═════ Exercise material ═════

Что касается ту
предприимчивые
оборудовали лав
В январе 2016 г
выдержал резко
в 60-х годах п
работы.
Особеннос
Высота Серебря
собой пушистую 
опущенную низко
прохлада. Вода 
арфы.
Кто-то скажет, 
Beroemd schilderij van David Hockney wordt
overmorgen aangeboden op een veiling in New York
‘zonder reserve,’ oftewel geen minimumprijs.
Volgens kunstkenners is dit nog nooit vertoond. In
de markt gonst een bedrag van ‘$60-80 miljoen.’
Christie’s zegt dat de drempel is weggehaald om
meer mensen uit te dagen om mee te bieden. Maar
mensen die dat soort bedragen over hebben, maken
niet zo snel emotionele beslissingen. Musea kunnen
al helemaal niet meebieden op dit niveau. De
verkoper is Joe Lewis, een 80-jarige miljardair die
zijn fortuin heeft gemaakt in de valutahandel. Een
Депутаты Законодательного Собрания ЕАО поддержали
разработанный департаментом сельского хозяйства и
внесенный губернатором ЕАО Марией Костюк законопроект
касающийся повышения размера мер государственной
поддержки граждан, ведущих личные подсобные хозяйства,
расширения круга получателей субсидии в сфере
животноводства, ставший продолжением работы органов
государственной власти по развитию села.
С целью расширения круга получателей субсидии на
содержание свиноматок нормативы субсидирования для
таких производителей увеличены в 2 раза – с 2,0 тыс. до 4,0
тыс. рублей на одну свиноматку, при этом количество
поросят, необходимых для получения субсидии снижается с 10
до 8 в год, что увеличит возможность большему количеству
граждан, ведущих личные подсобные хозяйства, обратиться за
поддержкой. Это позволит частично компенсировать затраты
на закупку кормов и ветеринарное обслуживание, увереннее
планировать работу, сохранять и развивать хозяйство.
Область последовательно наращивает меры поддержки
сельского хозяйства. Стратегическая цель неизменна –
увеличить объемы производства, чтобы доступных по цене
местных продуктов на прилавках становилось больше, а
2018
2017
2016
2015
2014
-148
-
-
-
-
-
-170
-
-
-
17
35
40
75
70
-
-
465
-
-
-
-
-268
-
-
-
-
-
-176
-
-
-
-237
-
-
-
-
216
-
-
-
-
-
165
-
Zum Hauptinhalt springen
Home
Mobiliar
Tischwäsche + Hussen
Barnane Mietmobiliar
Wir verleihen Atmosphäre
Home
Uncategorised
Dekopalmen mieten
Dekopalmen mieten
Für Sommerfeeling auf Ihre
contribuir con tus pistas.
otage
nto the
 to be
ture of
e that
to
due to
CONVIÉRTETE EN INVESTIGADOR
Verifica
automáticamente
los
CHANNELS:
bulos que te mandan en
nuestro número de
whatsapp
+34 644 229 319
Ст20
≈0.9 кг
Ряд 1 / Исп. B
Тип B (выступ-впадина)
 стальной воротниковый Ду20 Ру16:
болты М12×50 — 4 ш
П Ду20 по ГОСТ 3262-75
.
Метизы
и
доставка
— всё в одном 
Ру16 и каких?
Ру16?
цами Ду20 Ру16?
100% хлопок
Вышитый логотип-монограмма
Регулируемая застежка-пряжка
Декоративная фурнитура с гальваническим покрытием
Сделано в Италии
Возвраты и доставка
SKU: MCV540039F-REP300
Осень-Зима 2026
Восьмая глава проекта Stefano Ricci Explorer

═════

- _Your assignment_
Return only the number of lines in the data above that hold the word "получателей".

- _Answer to this task_
2